In need of insight regarding Python file reading mechanisms.

EnfantNicolas · Sep-17-2021, 09:22 AM

I am a novice trying to do a simple thing:

read a huge (80 mb of text, around 500000 lines) database file -> make a copy of it while only changing a select portion of it

For this I have the following code, it's not complete yet because it has already run into a problem:

with open("ROTOR_EMR4_BY_R15.cdb", "r") as old_database:    # opening files with content manager is good practice as it
    with open("old_output.txt", "r+") as old_copy:          # closes the file automatically at the end of the operations

        old_content = old_database.readlines()

        for x in old_content:
            line = str(x)
            print(line)

            if line == "(3i9,6e21.13e3)":
                old_copy.write("EUREKA")
            else:
                old_copy.write(line)

The code "works" as the old_output.txt is created and is identical to the original CDB database.
However, the IF statement is never triggered and EUREKA is nowhere to be found.

My suspicion is that before reading Python changes the format of the database, reads it, then before writing, changes it back to the original. So I added the a print command to see what Python "sees" and, fair enough, it doesn't look anything like the original.
I can't possibly paste the whole thing here so I will use screenshots.

[Image: unknown.png]

This (3i9,6e20.13) is the bit of information I want Python to find and you can clearly see that it's there. It also happens to be the fortran formatting code of the database.

[Image: unknown.png?width=960&height=483]

[Image: unknown.png?width=960&height=483]

As you can see, (3i9,6e21.13e3) is nowhere to be found, so of course the IF statement won't trigger!

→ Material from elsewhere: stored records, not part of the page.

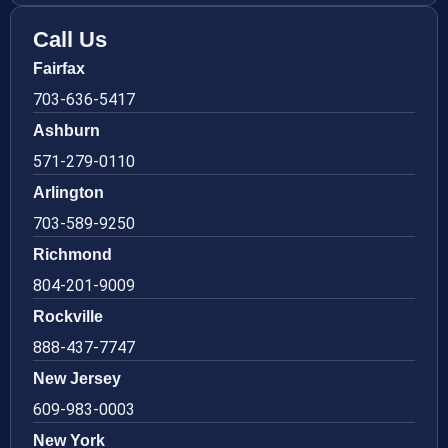
Call Us
Fairfax
703-636-5417
Ashburn
571-279-0110
Arlington
703-589-9250
Richmond
804-201-9009
Rockville
888-437-7747
New Jersey
609-983-0003
New York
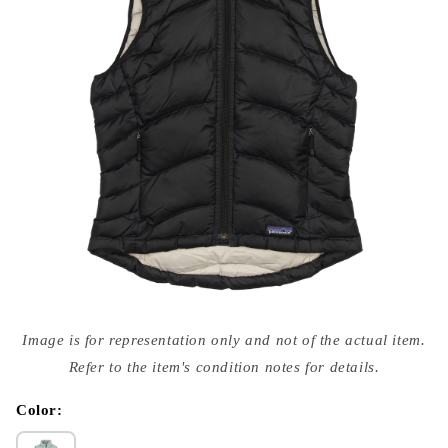
Open
media
Image is for representation only and not of the actual item.
{{
index
Refer to the item's condition notes for details.
}}
in
modal
Color:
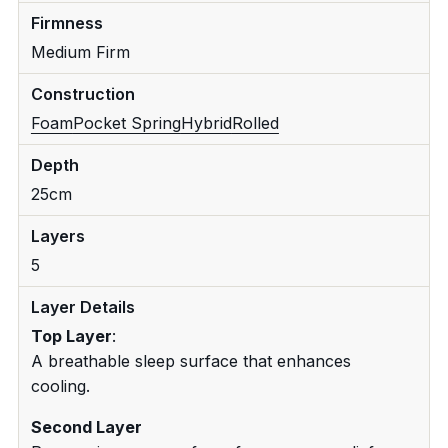
Firmness
Medium Firm
Construction
Foam
Pocket Spring
Hybrid
Rolled
Depth
25cm
Layers
5
Layer Details
Top Layer
:
A breathable sleep surface that enhances
cooling.
Second Layer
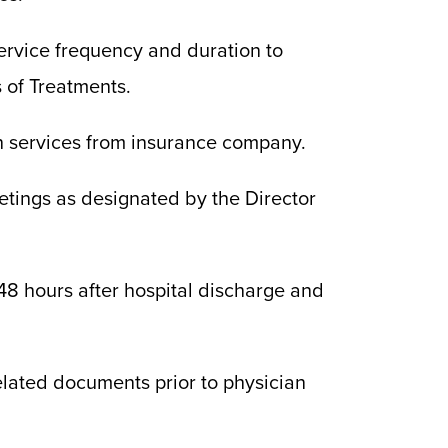
ervice frequency and duration to
s of Treatments.
h services from insurance company.
eetings as designated by the Director
 48 hours after hospital discharge and
elated documents prior to physician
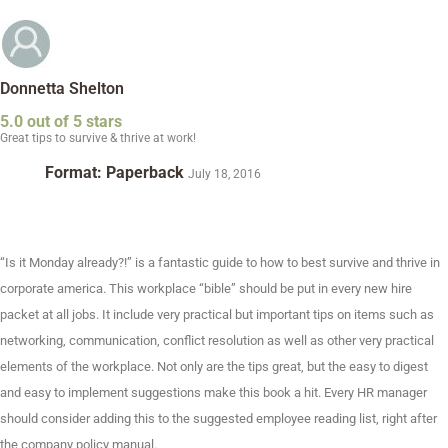
Donnetta Shelton
5.0 out of 5 stars
Great tips to survive & thrive at work!
Format: Paperback
July 18, 2016
“Is it Monday already?!” is a fantastic guide to how to best survive and thrive in
corporate america. This workplace “bible” should be put in every new hire
packet at all jobs. It include very practical but important tips on items such as
networking, communication, conflict resolution as well as other very practical
elements of the workplace. Not only are the tips great, but the easy to digest
and easy to implement suggestions make this book a hit. Every HR manager
should consider adding this to the suggested employee reading list, right after
the company policy manual.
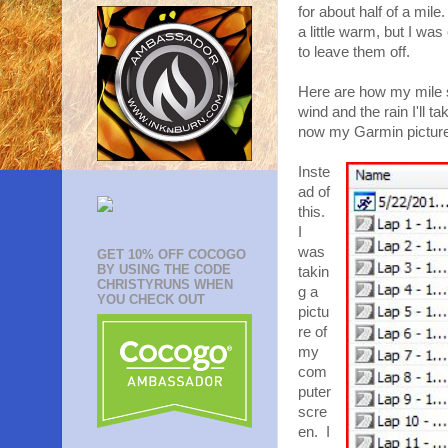
for about half of a mile
a little warm, but I was
to leave them off.
Here are how my mile spl
wind and the rain I'll t
now my Garmin pictures
Inste
ad of
this.
I
was
GET 10% OFF COCOGO
BY USING THE CODE
takin
CHRISTYRUNS WHEN
g a
YOU CHECK OUT
pictu
re of
my
com
puter
scre
en. I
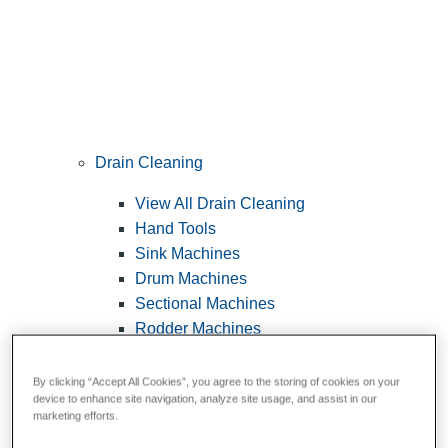
Drain Cleaning
View All Drain Cleaning
Hand Tools
Sink Machines
Drum Machines
Sectional Machines
Rodder Machines
Water Jetting Machines
®
FlexShaft
Machines
By clicking “Accept All Cookies”, you agree to the storing of cookies on your
device to enhance site navigation, analyze site usage, and assist in our
Cables and Tools
marketing efforts.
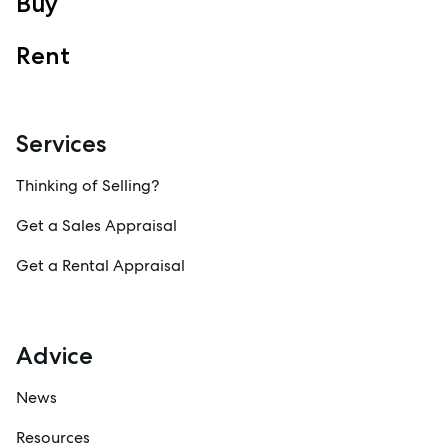
Buy
Sales
Specialty Suburbs
Rent
Redcliffe, Margate, Scarborough, Woody Point, Kippa-Ring,
Clontarf, Newport
Follow
Services
Thinking of Selling?
Get a Sales Appraisal
Get a Rental Appraisal
Advice
News
Resources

Would anybody know what formatting python is using and how to change it?

**Larz60+** · Sep-17-2021, 11:51 AM

Some questions:

I am not familiar with CDB database, is that Oracle?
And can it be read as a flat file as you are trying to do?
you are searching for text "(3i9,6e21.13e3)" including parenthesis and all, is that your goal?
Do you know for a fact that that is contained in the file?

EnfantNicolas · Sep-17-2021, 12:10 PM

(Sep-17-2021, 11:51 AM)Larz60+ Wrote: Some questions:
I am not familiar with CDB database, is that Oracle?

And can it be read as a flat file as you are trying to do?

you are searching for text "(3i9,6e21.13e3)" including parenthesis and all, is that your goal?

Do you know for a fact that that is contained in the file?

* I don't know what oracle is. This is a file that was made using ANSYS 15.0.7, a simulations program.
In fact the important information of this database is located after the (3i9,6e21.13e3) and represents X, Y and Z coordinates for a 3D model of a rotor. (I have the cdb file opened in PyCharm)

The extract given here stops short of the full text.